Special rules also apply to GHG emissions from sources that ought not to be wholly attributed to the reporting company. For example, carbon dioxide released by combustion of biomass for electricity or heat generation, or from processes such as industrial fermentation, should be reported separately. This is because carbon dioxide would in any event be likely to be released from those sources through natural decay. However, GHGs other than carbon dioxide released by those processes might fall within the company's reporting obligations. While natural decay might release sequestered carbon dioxide, it would not release nitrous oxide or methane associated with combustion or other industrial processes.
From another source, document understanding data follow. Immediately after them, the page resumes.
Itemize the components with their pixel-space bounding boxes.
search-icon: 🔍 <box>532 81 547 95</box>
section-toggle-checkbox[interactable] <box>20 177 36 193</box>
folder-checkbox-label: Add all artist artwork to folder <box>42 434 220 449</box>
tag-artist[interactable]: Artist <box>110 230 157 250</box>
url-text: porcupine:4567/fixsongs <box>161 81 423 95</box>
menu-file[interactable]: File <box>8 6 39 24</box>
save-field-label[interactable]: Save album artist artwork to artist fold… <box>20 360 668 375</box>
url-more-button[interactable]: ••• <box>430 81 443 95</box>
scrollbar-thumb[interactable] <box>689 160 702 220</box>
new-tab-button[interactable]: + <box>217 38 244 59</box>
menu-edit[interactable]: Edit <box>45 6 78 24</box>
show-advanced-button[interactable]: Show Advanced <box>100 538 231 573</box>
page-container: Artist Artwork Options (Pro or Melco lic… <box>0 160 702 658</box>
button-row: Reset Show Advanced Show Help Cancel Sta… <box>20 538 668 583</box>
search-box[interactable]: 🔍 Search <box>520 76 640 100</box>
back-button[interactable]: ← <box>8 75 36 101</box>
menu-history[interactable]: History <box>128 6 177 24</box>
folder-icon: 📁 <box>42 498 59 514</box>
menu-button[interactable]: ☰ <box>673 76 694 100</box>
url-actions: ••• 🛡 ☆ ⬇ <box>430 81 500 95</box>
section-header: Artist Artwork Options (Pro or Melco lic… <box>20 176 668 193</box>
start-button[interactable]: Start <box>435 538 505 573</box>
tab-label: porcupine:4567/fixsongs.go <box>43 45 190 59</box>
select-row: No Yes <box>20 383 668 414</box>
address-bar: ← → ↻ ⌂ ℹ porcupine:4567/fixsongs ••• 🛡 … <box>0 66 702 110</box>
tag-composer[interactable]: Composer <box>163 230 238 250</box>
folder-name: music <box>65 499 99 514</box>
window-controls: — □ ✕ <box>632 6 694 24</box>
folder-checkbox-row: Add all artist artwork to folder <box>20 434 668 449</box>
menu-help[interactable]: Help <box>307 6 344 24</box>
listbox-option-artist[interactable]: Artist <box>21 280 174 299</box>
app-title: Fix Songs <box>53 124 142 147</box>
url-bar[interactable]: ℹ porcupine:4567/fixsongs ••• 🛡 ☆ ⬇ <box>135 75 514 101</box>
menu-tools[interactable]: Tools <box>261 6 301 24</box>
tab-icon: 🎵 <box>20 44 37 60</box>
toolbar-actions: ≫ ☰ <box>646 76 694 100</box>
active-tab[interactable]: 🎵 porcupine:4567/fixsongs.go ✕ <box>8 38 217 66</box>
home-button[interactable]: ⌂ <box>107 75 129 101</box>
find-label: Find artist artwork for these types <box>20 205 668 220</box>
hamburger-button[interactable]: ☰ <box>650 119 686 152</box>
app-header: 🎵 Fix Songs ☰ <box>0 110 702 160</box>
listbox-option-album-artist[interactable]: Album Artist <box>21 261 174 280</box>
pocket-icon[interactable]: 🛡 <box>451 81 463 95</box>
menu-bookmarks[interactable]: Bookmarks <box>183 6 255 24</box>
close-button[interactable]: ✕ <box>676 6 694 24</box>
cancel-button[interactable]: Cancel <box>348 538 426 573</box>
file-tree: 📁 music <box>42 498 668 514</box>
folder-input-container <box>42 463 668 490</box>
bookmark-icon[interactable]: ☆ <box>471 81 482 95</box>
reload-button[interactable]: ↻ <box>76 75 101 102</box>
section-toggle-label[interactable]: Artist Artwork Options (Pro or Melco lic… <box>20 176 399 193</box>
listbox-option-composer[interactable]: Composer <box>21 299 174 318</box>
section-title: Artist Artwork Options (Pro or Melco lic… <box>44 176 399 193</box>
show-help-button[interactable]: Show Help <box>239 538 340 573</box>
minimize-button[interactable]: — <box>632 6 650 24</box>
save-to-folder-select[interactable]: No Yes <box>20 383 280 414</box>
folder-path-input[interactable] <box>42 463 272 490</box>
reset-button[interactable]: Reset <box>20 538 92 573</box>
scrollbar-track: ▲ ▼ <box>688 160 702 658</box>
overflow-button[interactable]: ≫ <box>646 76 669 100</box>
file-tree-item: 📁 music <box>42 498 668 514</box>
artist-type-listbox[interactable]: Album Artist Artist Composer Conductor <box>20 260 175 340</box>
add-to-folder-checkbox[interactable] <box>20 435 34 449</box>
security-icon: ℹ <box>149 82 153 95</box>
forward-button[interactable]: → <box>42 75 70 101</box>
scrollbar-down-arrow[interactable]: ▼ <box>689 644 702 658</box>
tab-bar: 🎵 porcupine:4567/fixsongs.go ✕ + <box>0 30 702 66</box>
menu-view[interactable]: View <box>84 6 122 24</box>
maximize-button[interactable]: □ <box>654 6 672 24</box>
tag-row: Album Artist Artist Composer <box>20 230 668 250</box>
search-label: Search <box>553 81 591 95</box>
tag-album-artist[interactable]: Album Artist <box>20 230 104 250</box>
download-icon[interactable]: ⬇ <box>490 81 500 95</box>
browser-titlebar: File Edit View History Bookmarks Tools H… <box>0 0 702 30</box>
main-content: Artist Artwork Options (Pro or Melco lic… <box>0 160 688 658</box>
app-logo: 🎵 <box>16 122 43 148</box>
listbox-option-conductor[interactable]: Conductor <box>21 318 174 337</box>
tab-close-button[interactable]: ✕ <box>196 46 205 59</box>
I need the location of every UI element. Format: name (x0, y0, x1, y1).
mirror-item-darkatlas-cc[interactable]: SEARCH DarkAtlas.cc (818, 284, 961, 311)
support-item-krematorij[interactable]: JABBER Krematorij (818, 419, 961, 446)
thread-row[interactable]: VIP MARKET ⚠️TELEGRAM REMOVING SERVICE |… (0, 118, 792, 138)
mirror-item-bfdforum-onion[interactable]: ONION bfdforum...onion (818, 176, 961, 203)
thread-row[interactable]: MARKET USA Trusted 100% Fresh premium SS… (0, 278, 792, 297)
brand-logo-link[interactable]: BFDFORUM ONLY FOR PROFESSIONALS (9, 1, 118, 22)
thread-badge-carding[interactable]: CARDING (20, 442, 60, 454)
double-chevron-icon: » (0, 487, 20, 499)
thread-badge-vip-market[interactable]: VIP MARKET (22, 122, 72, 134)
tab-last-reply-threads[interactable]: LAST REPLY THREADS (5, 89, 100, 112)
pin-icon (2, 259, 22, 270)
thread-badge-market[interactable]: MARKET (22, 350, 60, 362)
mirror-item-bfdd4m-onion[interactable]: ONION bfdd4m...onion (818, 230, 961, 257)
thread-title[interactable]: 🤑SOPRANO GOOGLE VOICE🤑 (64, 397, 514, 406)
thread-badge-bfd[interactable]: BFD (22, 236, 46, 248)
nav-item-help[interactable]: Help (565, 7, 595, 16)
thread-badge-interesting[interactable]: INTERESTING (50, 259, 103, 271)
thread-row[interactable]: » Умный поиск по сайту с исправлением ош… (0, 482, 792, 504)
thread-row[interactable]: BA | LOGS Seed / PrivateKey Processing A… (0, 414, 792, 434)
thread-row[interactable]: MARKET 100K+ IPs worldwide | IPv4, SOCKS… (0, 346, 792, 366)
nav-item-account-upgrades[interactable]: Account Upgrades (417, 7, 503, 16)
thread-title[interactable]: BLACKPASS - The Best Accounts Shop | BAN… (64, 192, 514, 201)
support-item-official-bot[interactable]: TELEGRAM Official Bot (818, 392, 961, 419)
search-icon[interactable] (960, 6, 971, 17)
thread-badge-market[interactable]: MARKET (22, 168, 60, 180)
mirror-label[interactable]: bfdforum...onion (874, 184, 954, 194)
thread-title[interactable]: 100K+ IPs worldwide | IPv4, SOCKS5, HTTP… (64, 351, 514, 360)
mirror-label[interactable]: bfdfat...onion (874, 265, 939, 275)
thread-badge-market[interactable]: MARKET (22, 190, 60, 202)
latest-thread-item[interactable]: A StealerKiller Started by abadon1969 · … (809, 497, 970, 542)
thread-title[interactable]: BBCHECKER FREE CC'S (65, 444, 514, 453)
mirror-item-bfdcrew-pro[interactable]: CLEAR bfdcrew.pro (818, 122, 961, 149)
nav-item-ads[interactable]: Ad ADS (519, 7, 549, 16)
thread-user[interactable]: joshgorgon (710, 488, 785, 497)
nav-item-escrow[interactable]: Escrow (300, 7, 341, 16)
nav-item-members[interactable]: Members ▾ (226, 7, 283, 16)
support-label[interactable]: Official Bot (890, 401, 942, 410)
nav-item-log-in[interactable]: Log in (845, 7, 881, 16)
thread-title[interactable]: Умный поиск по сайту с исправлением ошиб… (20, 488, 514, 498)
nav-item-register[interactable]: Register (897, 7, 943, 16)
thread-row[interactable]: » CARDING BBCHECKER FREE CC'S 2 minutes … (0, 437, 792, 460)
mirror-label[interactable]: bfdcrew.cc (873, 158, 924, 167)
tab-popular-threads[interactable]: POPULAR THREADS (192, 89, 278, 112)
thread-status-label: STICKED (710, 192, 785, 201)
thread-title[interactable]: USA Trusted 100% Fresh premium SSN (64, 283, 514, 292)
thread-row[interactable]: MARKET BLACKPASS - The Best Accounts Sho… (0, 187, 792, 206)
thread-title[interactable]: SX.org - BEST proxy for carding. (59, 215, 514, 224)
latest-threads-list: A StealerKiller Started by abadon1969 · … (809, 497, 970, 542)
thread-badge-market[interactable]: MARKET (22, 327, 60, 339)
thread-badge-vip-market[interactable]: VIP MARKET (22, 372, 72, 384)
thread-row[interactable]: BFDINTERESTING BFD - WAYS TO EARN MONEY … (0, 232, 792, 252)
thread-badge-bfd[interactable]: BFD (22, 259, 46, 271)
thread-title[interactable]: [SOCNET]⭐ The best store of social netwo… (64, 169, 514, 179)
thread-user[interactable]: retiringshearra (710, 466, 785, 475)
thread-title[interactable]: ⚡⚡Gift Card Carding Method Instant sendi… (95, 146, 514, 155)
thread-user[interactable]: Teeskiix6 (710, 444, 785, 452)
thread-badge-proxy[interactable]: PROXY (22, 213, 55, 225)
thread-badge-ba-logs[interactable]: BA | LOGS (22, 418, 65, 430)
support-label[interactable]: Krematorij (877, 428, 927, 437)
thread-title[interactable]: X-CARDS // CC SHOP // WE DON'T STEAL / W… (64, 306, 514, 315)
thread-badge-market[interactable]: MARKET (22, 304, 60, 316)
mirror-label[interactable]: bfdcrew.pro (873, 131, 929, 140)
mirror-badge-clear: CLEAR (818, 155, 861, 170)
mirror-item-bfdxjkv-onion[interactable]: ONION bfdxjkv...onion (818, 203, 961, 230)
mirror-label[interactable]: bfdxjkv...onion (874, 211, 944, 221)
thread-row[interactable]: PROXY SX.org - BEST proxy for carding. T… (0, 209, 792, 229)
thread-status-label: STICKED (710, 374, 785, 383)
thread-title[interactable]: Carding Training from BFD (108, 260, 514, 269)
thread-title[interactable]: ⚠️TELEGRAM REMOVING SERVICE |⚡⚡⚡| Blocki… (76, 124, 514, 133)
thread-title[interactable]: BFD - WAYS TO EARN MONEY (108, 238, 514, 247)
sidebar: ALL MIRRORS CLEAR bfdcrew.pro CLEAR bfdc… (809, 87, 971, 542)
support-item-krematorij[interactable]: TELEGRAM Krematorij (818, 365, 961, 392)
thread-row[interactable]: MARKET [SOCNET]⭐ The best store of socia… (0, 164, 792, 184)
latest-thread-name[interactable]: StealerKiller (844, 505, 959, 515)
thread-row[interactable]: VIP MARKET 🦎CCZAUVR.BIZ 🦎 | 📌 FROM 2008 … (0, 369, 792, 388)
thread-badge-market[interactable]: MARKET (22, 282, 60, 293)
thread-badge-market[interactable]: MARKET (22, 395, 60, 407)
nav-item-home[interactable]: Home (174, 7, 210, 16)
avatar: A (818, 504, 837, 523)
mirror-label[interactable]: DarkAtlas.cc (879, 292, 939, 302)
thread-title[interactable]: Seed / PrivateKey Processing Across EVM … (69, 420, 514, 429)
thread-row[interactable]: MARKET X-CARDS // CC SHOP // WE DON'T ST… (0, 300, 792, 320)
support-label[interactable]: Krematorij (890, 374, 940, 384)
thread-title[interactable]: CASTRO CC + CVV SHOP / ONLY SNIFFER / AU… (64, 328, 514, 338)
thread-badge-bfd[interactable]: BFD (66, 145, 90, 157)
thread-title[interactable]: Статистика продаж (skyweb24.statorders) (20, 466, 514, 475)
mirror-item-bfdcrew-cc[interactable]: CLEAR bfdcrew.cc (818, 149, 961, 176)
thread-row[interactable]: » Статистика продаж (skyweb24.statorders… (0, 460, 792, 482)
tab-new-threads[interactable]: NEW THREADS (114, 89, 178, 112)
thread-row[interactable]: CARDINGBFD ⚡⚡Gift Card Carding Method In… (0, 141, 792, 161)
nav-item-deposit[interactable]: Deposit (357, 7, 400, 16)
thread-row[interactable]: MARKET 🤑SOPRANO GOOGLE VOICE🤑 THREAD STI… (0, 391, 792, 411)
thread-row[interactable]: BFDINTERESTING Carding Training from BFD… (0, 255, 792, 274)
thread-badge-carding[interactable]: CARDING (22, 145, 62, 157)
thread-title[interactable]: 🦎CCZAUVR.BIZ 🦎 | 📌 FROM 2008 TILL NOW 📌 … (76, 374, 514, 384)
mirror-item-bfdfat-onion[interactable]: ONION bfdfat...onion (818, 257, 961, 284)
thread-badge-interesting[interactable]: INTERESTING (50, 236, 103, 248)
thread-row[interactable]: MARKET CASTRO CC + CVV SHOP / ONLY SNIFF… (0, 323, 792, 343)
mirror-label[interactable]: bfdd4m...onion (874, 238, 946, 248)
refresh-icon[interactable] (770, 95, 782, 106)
Consequently, where biomass is used by a company it must decide whether those other GHG emissions are sufficiently "material" to require disclosure.
Overlap with other reporting regimes?
Quoted companies affected by the new regulations are already likely to be subject to reporting requirements - in particular those under the CRC Energy Efficiency Scheme, which has been in operation since 2010.
The new regulations are more extensive than CRC as they cover the full range of "Kyoto" gases. CRC, by contrast, is concerned only with carbon dioxide emissions. As with the special rules applicable to biomass combustion, a company falling within the CRC regime must decide whether GHG emissions such as methane and nitrous oxide, emitted in small quantities when fuel is combusted to generate electricity, ought to be reported.
Acting now to avoid non-compliance
A company's compliance is assessed after the end of its reporting year, and on the basis of its Strategic and Directors' reports. The new regime is firmly based on the principle of "comply or explain", meaning that the enforcing authority is bound to be at least as concerned with omission as with actual statements. The retrospective effect of the regulations must be taken into account. If data has not already been collected and analysed, it must be in place when those reports are being prepared, or its absence credibly explained.
1. Companies Act 2006 (Strategic Report and Directors' Report) Regulations 2013, SI 2013/1970
The content of this article is intended to provide a general guide to the subject matter. Specialist advice should be sought about your specific circumstances.